Ma dai dati di Coldiretti si è ribadito che sono stati pochi gli arrivi dall'estero

Una piccola ma importante buona notizia che riconferma quanto sia stata azzeccata - stavolta - la campagna regionale per portare turisti in Umbria ribadendo sia la bellezza che la sicurezza (anti-Covid) dei borghi, degli spazi all'aperto. La spinta vero un turismo sicuro e di prossimità alla fine ha premiato. In particolare il settore degli agriturismo dell'Umbria stando al bilancio di Terranostra Umbria, l’associazione agrituristica e ambientale di Coldiretti che raggruppa gli agriturismi della rete di Campagna Amica-

"Un’ottima risposta dopo tanti mesi difficili con presenze azzerate - ha spiegato Elena Tortoioli presidente regionale Terranostra - con il boom nell’ultimo periodo di turisti italiani che non compensa però l’assenza degli stranieri che si è fatta sentire in molte strutture. Dopo le difficoltà causate dal lockdown, in ripresa pure la ristorazione agrituristica anche qui grazie alla capacità di garantire il distanziamento sociale a tavola. Purtroppo, dopo questo periodo in cui siamo tornati a proporre con soddisfazione la nostra autentica ospitalità contadino inizia a ripresentarsi un po’ di preoccupazione per gli ultimi numeri sulla pandemia.

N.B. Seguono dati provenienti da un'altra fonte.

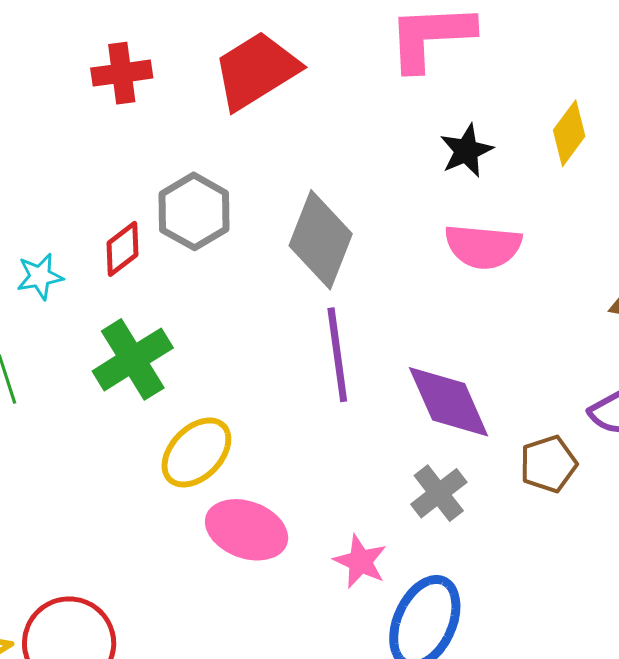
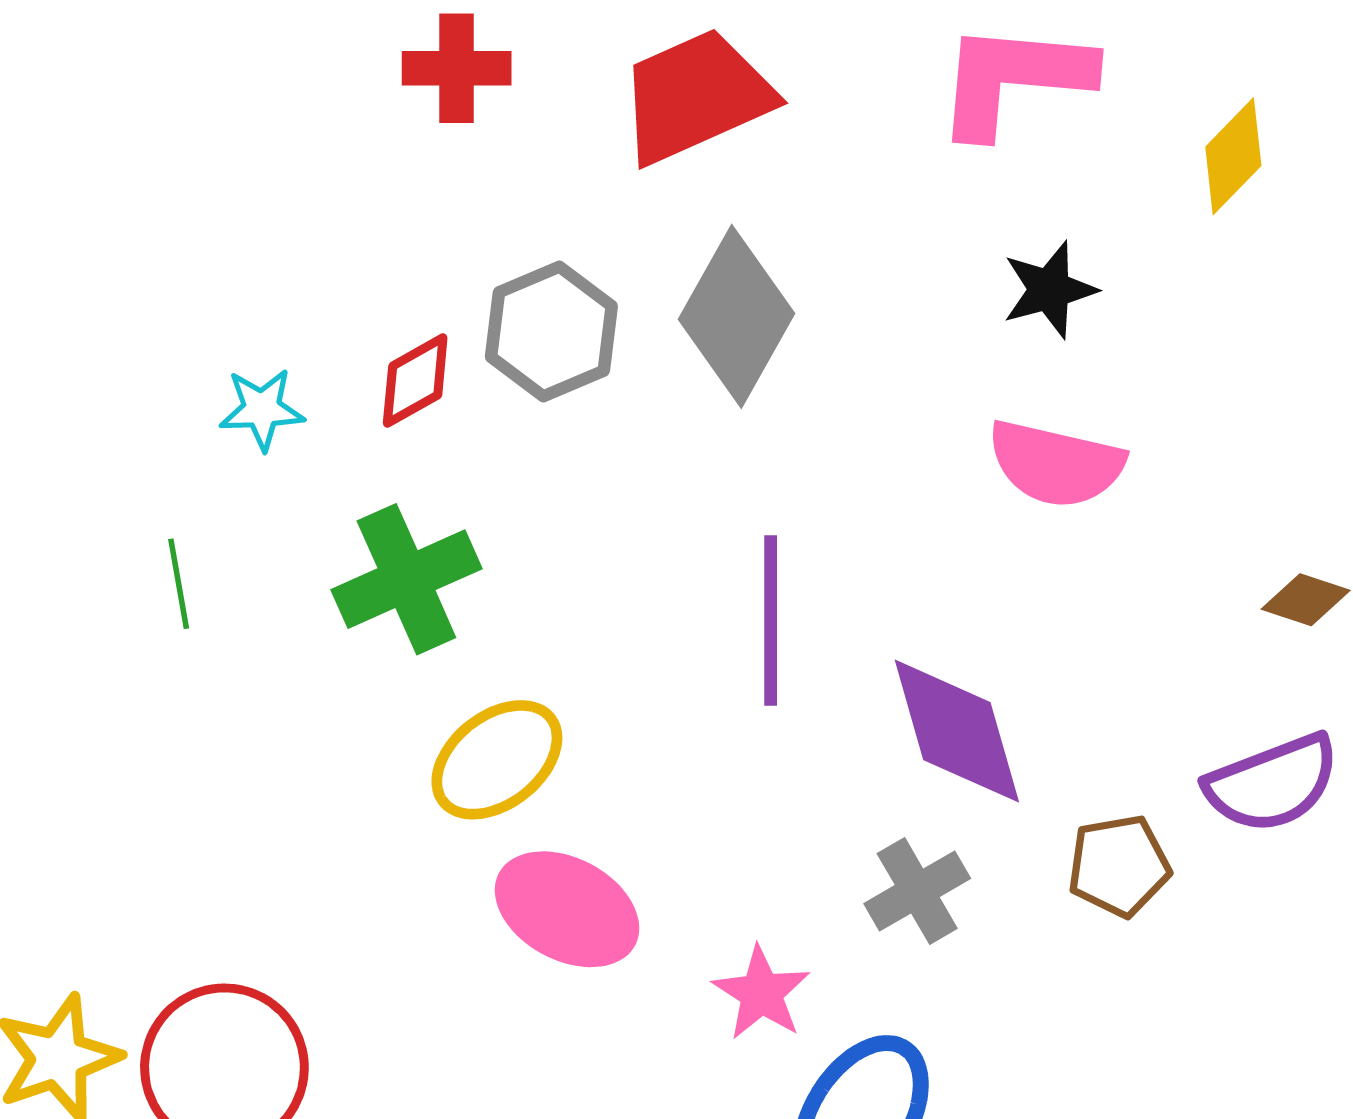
yellow diamond: (569, 133) -> (1233, 156), moved
gray diamond: (321, 240) -> (737, 316), moved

L’obiettivo prioritario comunque rimane quello di insistere su un’efficace attività promozionale e di lavorare per “destagionalizzare” la nostra offerta, magari puntando su quel turismo esperienziale sempre più apprezzato nelle campagne, anche in concomitanza con le attività di vendemmia e di raccolta delle olive, visto che prima di tutto restiamo aziende agricole".

A disposizione dei turisti in Umbria  oltre 1400 aziende agrituristiche, con 417 dedite alla ristorazione, 236 alla degustazione e 1172 ad altre attività. Circa un agriturismo su cinque (255) si trova in montagna, mentre il 47 per cento è gestito da donne. I posti letto sono 24.212, mentre quelli a tavola sono 13.840.

"L’agriturismo - ha riferito Elisa Polverini vicedirettore regionale Coldiretti e segretario Terranostra Umbria - svolge un ruolo centrale per la vacanza Made in Italy post covid - precisa Polverini - perché contribuisce in modo determinante al turismo di prossimità nelle campagne per garantire il rispetto delle distanze sociali ed evitare l’affollamento. Occorre quindi sostenere questo “segmento”, un importante presidio di servizi sul territorio per la valorizzazione del turismo di qualità, della cultura dell’ospitalità rurale, di cibi inconfondibili, al pari di paesaggi unici al mondo. Per questo - conclude Polverini - dopo una crisi senza precedenti, come Coldiretti e Terranostra siamo impegnati costantemente con enti e istituzioni per definire strategie e aiuti utili al rilancio del comparto".